It's Sunday and we embarked early for our routine of biking and skating on the closed Diego Martin highway. There was a kids triathlon event planned for 7am so we'd have to get our workout done by then.
We completed our usual 10 laps of the 2km stretch of road, said good morning to some friends whose kid was competing, got bananas at the fruit stand and headed for home on our bikes. A pretty normal routine for us.
On the 3km trip back there is a major intersection that is well controlled with traffic lights. It was just opened in August and can be dangerous because of visibility issues and speeds. We are always very cautious when we approach as we have to make a right hand turn (that's like a left for most of you).
We are well aware of the pattern of the change of lights as we pass through here on our route to work daily. The right turn arrow had just changed to red when we arrived, so we knew that we'd be waiting a full cycle of about 4 minutes until we could go. After the traffic from the west goes, the north and south traffic have greens for about 2 and a half minutes. During their green, one of the lanes heading north, towards us did not move as expected. A car was stopped at the front with a line up behind it.
This was very unusual. What is equally unusual is that there were only one or two honks. Trinis will usually honk within one second of a light turning green if you are not moving. I am not exaggerating at all. We've become used to it, it is so common.
To complicate things even further, there were two police men on motor cycles with their blue lights flashing at the intersection approaching from the west. Police will often drive with their lights flashing for no reason. Yep, not kidding. If there are sirens you have to move over, but you can ignore the lights. I think they just want to be more visible.

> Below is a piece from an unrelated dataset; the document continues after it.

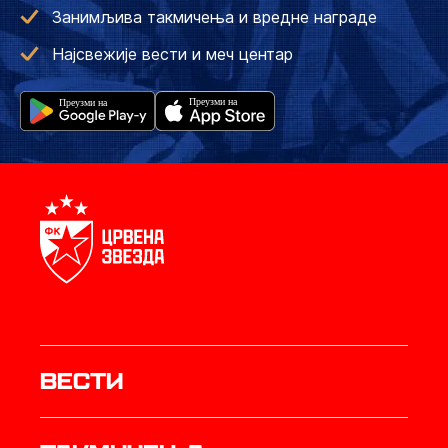
Занимљива такмичења и вредне награде
Најсвежије вести и меч центар
Вести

So, back to the main story. We are approaching from the north in the right turn lane. Police are to our right, the lane of traffic is not moving coming from the south on the other side. After some time, I noted to Gayle that it had been at least 45 seconds and the car was not moving. Cars from behind started to move into the other lane to go around, but no one seemed to pay any attention to the stopped vehicle.
Becoming increasingly concerned, Gayle said, "I wonder if they are all right?" We hadn't seen any movement from the driver so we said we'd better check on her (it looked like the driver might have been female). As soon as the light changed, we darted across to find a man slumped over behind the wheel. While still on my bike I approached the passenger window and tried to get a response from the driver with a loud yell, hoping he had just nodded off. Nothing...
I quickly parked my bike against the railing and ran around to the driver's side. On the way, I flagged the waiting police to come over. I reached the right side of the car and my first aid training kicked in -- "hey are you ok!." I yelled loudly and tapped the driver on the shoulder.
He looked up, rather dozily, and reached his hand up for a fist-bump. PHEW! He was ok. I was not going to have to use any CPR skills today! By the look of his eyes, he had either been awake for several days or had been imbibing rather heavily. It wasn't until then that I noticed he had a friend with him who was sleeping in the fully reclined passenger seat!
Within seconds the police arrived, parked their motorcycles and were at the car. The driver, instinctively reached for his seat belt as he saw the officers. "...PUT DE CAR IN PARK..." I suddenly realized that this fellow was probably going to get into some serious trouble and didn't waste any time moving back to the other side of the car to collect my bike and Gayle. "Let's get out of here....hopefully he won't recognize us..." As we rode away, I confirmed that we both had kept our sunglasses on during the transaction.